Two cost categories: API charges (variable; applies on any platform) and platform costs (compute infrastructure).
--gemini-ocr and --extract-entries both call the Gemini API. Pricing as of early 2026 (verify current rates at ai.google.dev/pricing):
| Stage | Model (default) | Input | Output |
|---|---|---|---|
--gemini-ocr |
gemini-2.0-flash |
$0.10 / 1M tokens | $0.40 / 1M tokens |
--extract-entries |
gemini-3.1-flash-lite-preview |
$0.25 / 1M tokens | $1.50 / 1M tokens |
| fallback (dense pages) | gemini-2.5-flash |
$0.30 / 1M tokens | $2.50 / 1M tokens |
A Green Book page generates roughly 2,000 input tokens and 1,000 output tokens for OCR (gemini-2.0-flash, ~$0.0006/page), and another ~10,000 input / 2,000 output tokens for entry extraction (gemini-3.1-flash-lite-preview, ~$0.0055/page) — about $0.006 per page combined. Dense pages that exceed the output token limit automatically retry with gemini-2.5-flash, but this affects fewer than 5% of pages in practice.

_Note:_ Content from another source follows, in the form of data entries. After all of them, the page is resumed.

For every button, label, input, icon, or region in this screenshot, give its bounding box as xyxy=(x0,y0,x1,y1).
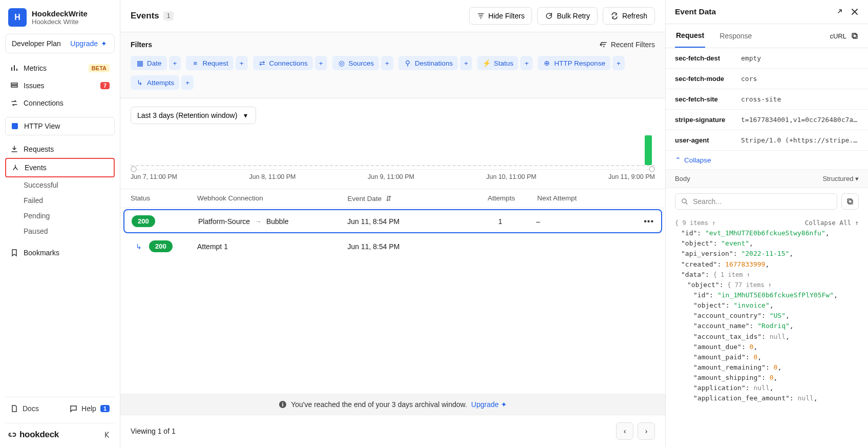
bolt-icon: ⚡ xyxy=(482,59,491,67)
copy-icon xyxy=(846,197,854,206)
tab-response[interactable]: Response xyxy=(718,25,753,47)
filter-status-add[interactable]: + xyxy=(520,56,533,70)
brand-logo[interactable]: hookdeck xyxy=(8,430,59,440)
retention-dropdown[interactable]: Last 3 days (Retention window) ▾ xyxy=(131,107,256,124)
bulk-retry-button[interactable]: Bulk Retry xyxy=(537,7,598,25)
next-page-button[interactable]: › xyxy=(638,422,655,440)
filter-date[interactable]: ▦Date xyxy=(131,56,167,70)
banner-upgrade-link[interactable]: Upgrade ✦ xyxy=(471,400,507,409)
event-row[interactable]: 200 Platform-Source → Bubble Jun 11, 8:5… xyxy=(123,209,662,233)
recent-filters-button[interactable]: Recent Filters xyxy=(600,40,655,49)
filter-status[interactable]: ⚡Status xyxy=(477,56,518,70)
col-connection[interactable]: Webhook Connection xyxy=(197,194,347,202)
header-row: stripe-signaturet=1677834001,v1=0cc72648… xyxy=(666,110,868,130)
filter-connections[interactable]: ⇄Connections xyxy=(253,56,313,70)
org-switcher[interactable]: H HookdeckWrite Hookdeck Write xyxy=(5,5,115,30)
filter-request-add[interactable]: + xyxy=(236,56,248,70)
filter-date-add[interactable]: + xyxy=(169,56,181,70)
event-data-panel: Event Data Request Response cURL sec-fet… xyxy=(666,0,868,447)
slider-handle-left[interactable] xyxy=(131,166,137,172)
chat-icon xyxy=(69,404,77,413)
attempt-row[interactable]: ↳ 200 Attempt 1 Jun 11, 8:54 PM xyxy=(120,234,665,258)
nav-events-paused[interactable]: Paused xyxy=(5,223,115,239)
slider-handle-right[interactable] xyxy=(649,166,655,172)
upgrade-link[interactable]: Upgrade ✦ xyxy=(70,39,108,48)
bookmark-icon xyxy=(10,249,18,257)
filter-attempts-add[interactable]: + xyxy=(181,75,194,90)
download-icon xyxy=(10,145,18,153)
main-content: Events 1 Hide Filters Bulk Retry Refresh xyxy=(120,0,666,447)
nav-metrics[interactable]: Metrics BETA xyxy=(5,59,115,77)
nav-events[interactable]: Events xyxy=(5,158,115,177)
retry-icon xyxy=(545,12,553,20)
target-icon: ◎ xyxy=(337,59,346,67)
page-title: Events xyxy=(131,11,159,21)
col-event-date[interactable]: Event Date⇵ xyxy=(347,194,465,202)
refresh-button[interactable]: Refresh xyxy=(603,7,655,25)
chevron-up-icon: ⌃ xyxy=(675,156,681,164)
help-link[interactable]: Help 1 xyxy=(66,400,113,417)
filter-connections-add[interactable]: + xyxy=(315,56,327,70)
caret-down-icon: ▾ xyxy=(241,111,249,119)
nav-events-failed[interactable]: Failed xyxy=(5,193,115,208)
timeline-slider[interactable] xyxy=(131,166,655,171)
stack-icon xyxy=(10,82,18,90)
panel-tabs: Request Response cURL xyxy=(666,24,868,48)
structured-toggle[interactable]: Structured ▾ xyxy=(822,175,859,182)
header-row: sec-fetch-sitecross-site xyxy=(666,89,868,110)
globe-icon: ⊕ xyxy=(543,59,551,67)
chevron-right-icon: › xyxy=(645,427,648,435)
nav-issues[interactable]: Issues 7 xyxy=(5,77,115,94)
expand-icon[interactable] xyxy=(835,8,843,16)
nav-events-successful[interactable]: Successful xyxy=(5,177,115,193)
events-count: 1 xyxy=(163,11,174,21)
collapse-sidebar-icon[interactable] xyxy=(103,431,112,439)
date-cell: Jun 11, 8:54 PM xyxy=(347,217,464,226)
filter-http-response-add[interactable]: + xyxy=(612,56,625,70)
svg-text:i: i xyxy=(282,401,284,408)
filter-attempts[interactable]: ↳Attempts xyxy=(131,75,179,90)
nav-connections[interactable]: Connections xyxy=(5,94,115,112)
col-status[interactable]: Status xyxy=(131,194,197,202)
docs-link[interactable]: Docs xyxy=(7,400,42,417)
svg-rect-3 xyxy=(853,34,857,38)
hide-filters-button[interactable]: Hide Filters xyxy=(469,7,533,25)
col-attempts[interactable]: Attempts xyxy=(465,194,537,202)
filter-sources[interactable]: ◎Sources xyxy=(332,56,379,70)
filter-destinations-add[interactable]: + xyxy=(460,56,472,70)
redo-icon: ↳ xyxy=(136,78,144,87)
col-next-attempt[interactable]: Next Attempt xyxy=(537,194,629,202)
pin-icon: ⚲ xyxy=(404,59,412,67)
prev-page-button[interactable]: ‹ xyxy=(616,422,633,440)
collapse-all-button[interactable]: Collapse All ↑ xyxy=(805,218,859,228)
header-row: sec-fetch-modecors xyxy=(666,69,868,89)
collapse-headers[interactable]: ⌃Collapse xyxy=(666,151,868,169)
curl-copy[interactable]: cURL xyxy=(830,32,859,40)
copy-body-button[interactable] xyxy=(841,193,859,210)
attempts-cell: 1 xyxy=(464,217,536,226)
org-name: HookdeckWrite xyxy=(32,9,88,18)
nav-http-view[interactable]: HTTP View xyxy=(5,117,115,135)
main-header: Events 1 Hide Filters Bulk Retry Refresh xyxy=(120,0,665,32)
svg-rect-7 xyxy=(848,199,852,203)
body-search[interactable]: Search... xyxy=(675,193,837,210)
row-menu-icon[interactable]: ••• xyxy=(644,217,654,226)
document-icon xyxy=(10,404,18,413)
timeline-chart[interactable] xyxy=(131,130,655,166)
filter-destinations[interactable]: ⚲Destinations xyxy=(398,56,458,70)
table-header: Status Webhook Connection Event Date⇵ At… xyxy=(120,189,665,208)
nav-requests[interactable]: Requests xyxy=(5,140,115,158)
list-icon: ≡ xyxy=(191,59,199,67)
filter-request[interactable]: ≡Request xyxy=(186,56,233,70)
json-viewer[interactable]: { 9 items ↑Collapse All ↑ "id": "evt_1Mh… xyxy=(666,215,868,412)
filter-http-response[interactable]: ⊕HTTP Response xyxy=(538,56,610,70)
nav-bookmarks[interactable]: Bookmarks xyxy=(5,244,115,261)
viewing-label: Viewing 1 of 1 xyxy=(131,427,176,435)
bar-chart-icon xyxy=(10,64,18,72)
sparkle-icon: ✦ xyxy=(501,400,507,409)
link-icon: ⇄ xyxy=(258,59,266,67)
filter-sources-add[interactable]: + xyxy=(381,56,393,70)
tab-request[interactable]: Request xyxy=(675,24,705,48)
close-icon[interactable] xyxy=(851,8,859,16)
nav-events-pending[interactable]: Pending xyxy=(5,208,115,223)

--generate-prompts makes 2 Gemini calls with 4–8 sample images each — a one-time per-volume cost of roughly $0.01–$0.05 total.

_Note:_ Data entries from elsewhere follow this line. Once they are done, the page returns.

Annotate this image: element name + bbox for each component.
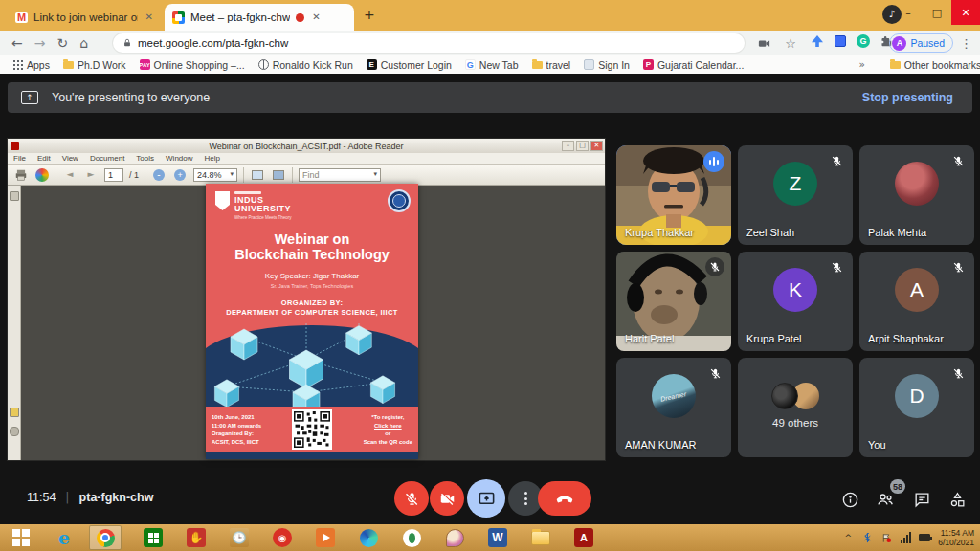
- clip-panel-icon[interactable]: [10, 427, 19, 436]
- window-minimize-button[interactable]: –: [894, 0, 923, 25]
- bookmark-item[interactable]: Ronaldo Kick Run: [258, 59, 353, 71]
- menu-view[interactable]: View: [62, 154, 78, 163]
- file-explorer-icon[interactable]: [529, 526, 552, 549]
- activities-button[interactable]: [947, 489, 968, 510]
- avatar: Z: [773, 162, 817, 206]
- internet-explorer-icon[interactable]: e: [53, 526, 76, 549]
- tab-close-icon[interactable]: ✕: [144, 11, 155, 24]
- full-screen-icon[interactable]: [271, 167, 286, 183]
- start-button[interactable]: [10, 526, 33, 549]
- menu-tools[interactable]: Tools: [136, 154, 154, 163]
- extension-arrow-icon[interactable]: [810, 33, 825, 49]
- extension-book-icon[interactable]: [833, 33, 848, 49]
- next-page-icon[interactable]: ►: [83, 167, 99, 183]
- reload-icon[interactable]: ↻: [56, 36, 68, 50]
- action-flag-icon[interactable]: [880, 532, 892, 543]
- stop-presenting-button[interactable]: Stop presenting: [862, 91, 953, 104]
- menu-window[interactable]: Window: [166, 154, 192, 163]
- menu-file[interactable]: File: [13, 154, 26, 163]
- edge-icon[interactable]: [357, 526, 380, 549]
- tab-close-icon[interactable]: ✕: [310, 11, 322, 24]
- bookmark-item[interactable]: PAYOnline Shopping –...: [140, 59, 245, 71]
- white-circle-app-icon[interactable]: [400, 526, 423, 549]
- participant-tile[interactable]: Z Zeel Shah: [738, 145, 853, 245]
- attachments-panel-icon[interactable]: [10, 408, 19, 417]
- participant-tile[interactable]: Krupa Thakkar: [616, 145, 731, 245]
- other-bookmarks[interactable]: Other bookmarks: [890, 59, 980, 71]
- participant-tile[interactable]: Harit Patel: [616, 252, 731, 351]
- address-bar[interactable]: meet.google.com/pta-fgkn-chw: [113, 33, 745, 53]
- hidden-icons-chevron[interactable]: ^: [842, 532, 854, 543]
- reader-titlebar[interactable]: Webinar on Blockchain_ACSIT.pdf - Adobe …: [8, 139, 605, 153]
- battery-icon[interactable]: [919, 532, 930, 543]
- menu-document[interactable]: Document: [90, 154, 124, 163]
- chrome-taskbar-icon[interactable]: [89, 525, 122, 550]
- outlook-icon[interactable]: 🕒: [228, 526, 251, 549]
- zoom-level-select[interactable]: 24.8%▾: [193, 168, 237, 182]
- bookmark-item[interactable]: ECustomer Login: [367, 59, 452, 71]
- bookmark-item[interactable]: Ph.D Work: [63, 59, 126, 71]
- page-width-icon[interactable]: [250, 167, 265, 183]
- taskbar-clock[interactable]: 11:54 AM 6/10/2021: [938, 528, 974, 547]
- tab-meet[interactable]: Meet – pta-fgkn-chw ✕: [165, 4, 354, 31]
- profile-chip[interactable]: A Paused: [889, 33, 953, 53]
- grammarly-icon[interactable]: G: [856, 33, 871, 49]
- mic-off-icon: [827, 151, 846, 170]
- self-tile[interactable]: D You: [859, 358, 974, 457]
- menu-edit[interactable]: Edit: [37, 154, 51, 163]
- bookmarks-overflow-icon[interactable]: »: [858, 59, 864, 70]
- word-icon[interactable]: W: [486, 526, 509, 549]
- microsoft-store-icon[interactable]: [142, 526, 165, 549]
- tab-gmail[interactable]: M Link to join webinar on "Blockch ✕: [8, 4, 163, 31]
- zoom-in-icon[interactable]: +: [172, 167, 188, 183]
- acrobat-share-icon[interactable]: [34, 167, 50, 183]
- register-link[interactable]: Click here: [364, 422, 412, 430]
- page-number-input[interactable]: [104, 168, 123, 182]
- bookmark-item[interactable]: travel: [532, 59, 571, 71]
- bluetooth-icon[interactable]: [861, 532, 873, 543]
- bookmark-item[interactable]: PGujarati Calendar...: [643, 59, 744, 71]
- back-icon[interactable]: ←: [11, 36, 23, 50]
- bookmark-apps[interactable]: Apps: [13, 59, 50, 71]
- mic-toggle-button[interactable]: [394, 481, 429, 516]
- participant-tile[interactable]: A Arpit Shaphakar: [859, 252, 974, 351]
- forward-icon[interactable]: →: [34, 36, 46, 50]
- pages-panel-icon[interactable]: [10, 191, 19, 201]
- adobe-reader-taskbar-icon[interactable]: A: [572, 526, 595, 549]
- gom-player-icon[interactable]: ◉: [271, 526, 294, 549]
- chat-button[interactable]: [911, 489, 932, 510]
- tray-date: 6/10/2021: [938, 538, 974, 547]
- menu-help[interactable]: Help: [205, 154, 220, 163]
- leave-call-button[interactable]: [538, 481, 591, 516]
- bookmark-item[interactable]: GNew Tab: [465, 59, 519, 71]
- paint-icon[interactable]: [443, 526, 466, 549]
- window-close-button[interactable]: ✕: [951, 0, 980, 25]
- browser-menu-icon[interactable]: ⋮: [960, 33, 972, 53]
- bookmark-item[interactable]: Sign In: [584, 59, 630, 71]
- reader-close-button[interactable]: ✕: [590, 141, 603, 151]
- print-icon[interactable]: [13, 167, 29, 183]
- participant-tile[interactable]: Dreamer AMAN KUMAR: [616, 358, 731, 457]
- home-icon[interactable]: ⌂: [79, 36, 88, 50]
- participants-overflow-tile[interactable]: 49 others: [738, 358, 853, 457]
- previous-page-icon[interactable]: ◄: [62, 167, 78, 183]
- participant-tile[interactable]: K Krupa Patel: [738, 252, 853, 351]
- network-signal-icon[interactable]: [900, 532, 911, 543]
- poster-speaker: Key Speaker: Jigar Thakkar: [206, 272, 418, 280]
- reader-minimize-button[interactable]: –: [562, 141, 574, 151]
- present-button[interactable]: [467, 479, 505, 518]
- red-app-icon[interactable]: ✋: [185, 526, 208, 549]
- bookmark-star-icon[interactable]: ☆: [785, 33, 796, 53]
- zoom-out-icon[interactable]: -: [151, 167, 167, 183]
- window-maximize-button[interactable]: □: [923, 0, 951, 25]
- participant-tile[interactable]: Palak Mehta: [859, 145, 974, 245]
- camera-toggle-button[interactable]: [430, 481, 464, 516]
- meet-main-area: ↑ You're presenting to everyone Stop pre…: [0, 74, 980, 524]
- participant-count-badge: 58: [890, 479, 905, 494]
- reader-restore-button[interactable]: □: [576, 141, 589, 151]
- media-player-icon[interactable]: [314, 526, 337, 549]
- find-input[interactable]: Find▾: [299, 168, 381, 182]
- new-tab-button[interactable]: +: [364, 8, 375, 21]
- camera-icon[interactable]: [757, 33, 771, 53]
- meeting-details-button[interactable]: [839, 489, 860, 510]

Rough collection estimates:
| Collection | Pages | Prompt generation | OCR | NER | Total |
|---|---|---|---|---|---|
| One Green Book volume | ~100 pages | ~$0.02 (one-time) | ~$0.06 | ~$0.55 | ~$0.61 |
| Full Green Books corpus (14 volumes) | ~1,400 pages | ~$0.02/volume | ~$0.84 | ~$7.70 | ~$8.54 |
| Large city directory (500+ pages) | 500 pages | ~$0.02 (one-time) | ~$0.30 | ~$2.75 | ~$3.05 |
Free tier: The Gemini API free tier (no billing required) covers both models at no charge, subject to rate limits of 15 requests/minute and ~1,500 requests/day for gemini-2.0-flash. A single 100-page volume (~200 API calls total) fits comfortably within a single day’s free quota, though the 15 RPM cap means the API stages take ~15–20 minutes rather than a few minutes. For a full multi-volume corpus you will either need billing enabled or spread the run across several days.
Chandra OCR (--chandra-ocr) uses a local 5B model — no API key or API cost. Requires GPU.

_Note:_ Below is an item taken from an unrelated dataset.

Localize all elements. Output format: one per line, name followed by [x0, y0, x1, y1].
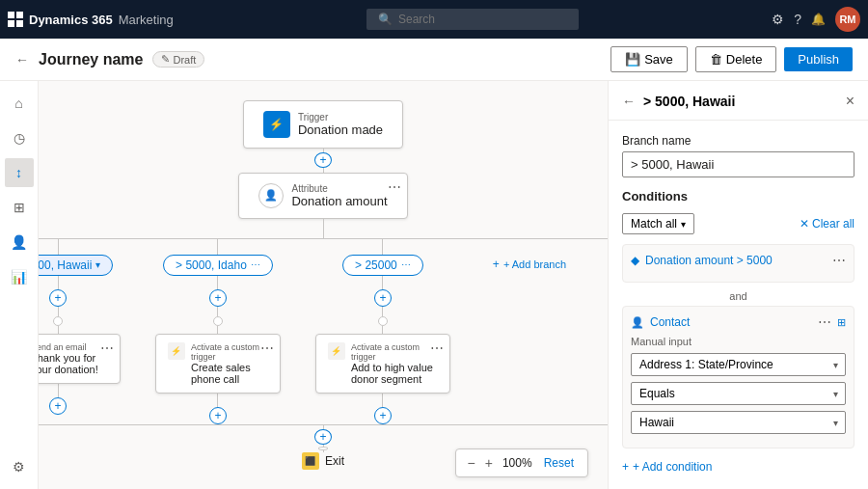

The --geocode stage uses Nominatim (free, city-level accuracy) by default. Setting GOOGLE_MAPS_API_KEY enables address-level geocoding at roughly $0.005/request. Google Maps includes a $200/month free credit, which covers ~40,000 geocoding requests — more than the entire Green Books corpus.
The stages that use significant compute are Surya OCR (--surya-ocr, --surya-detect, --review-alignment) and Chandra OCR (--chandra-ocr). Gemini API stages are network-bound and run equally fast everywhere.
| Platform | Cost | Surya OCR (200 pages) | Notes |
|---|---|---|---|
| Mac (M-series, 16 GB+) | $0 (electricity) | ~5–8 min (MPS, --batch-size 4) |
Good for development and single-volume runs |
| Mac (8 GB) | $0 | ~10–15 min (MPS, --batch-size 1–2) |
Works; reduce batch size if OOM errors occur |
| Google Colab (free T4) | $0 | ~2–3 min (CUDA, --batch-size 8) |
Sessions expire; T4 not always available; --review-alignment requires a tunnel (e.g. ngrok) |
| Google Colab Pro | ~$10/month | ~1–2 min (T4/L4, --batch-size 8) |
Reliable GPU access, longer sessions |
| Google Colab Pro+ | ~$50/month | <1 min (A100, --batch-size 16) |
Background execution; best for large multi-volume runs |
The pipeline is designed so the compute-heavy steps (Surya OCR, interactive alignment review) can run on a GPU machine while everything else (downloading, Gemini OCR, entry extraction, geocoding, map generation) runs fine on a laptop.
A ready-to-run Colab notebook covering Surya OCR, alignment, and review is in colab/ocr-align-review.ipynb.